Saved entries
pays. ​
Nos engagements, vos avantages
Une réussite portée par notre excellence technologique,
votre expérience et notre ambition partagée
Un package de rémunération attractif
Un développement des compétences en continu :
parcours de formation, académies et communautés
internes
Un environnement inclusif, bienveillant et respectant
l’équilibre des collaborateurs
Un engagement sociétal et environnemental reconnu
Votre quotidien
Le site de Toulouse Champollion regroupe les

§ **Task description**: Every line in the data above that contains the word "notre" should be copied.

§ **Answer space**:
Une réussite portée par notre excellence technologique,
votre expérience et notre ambition partagée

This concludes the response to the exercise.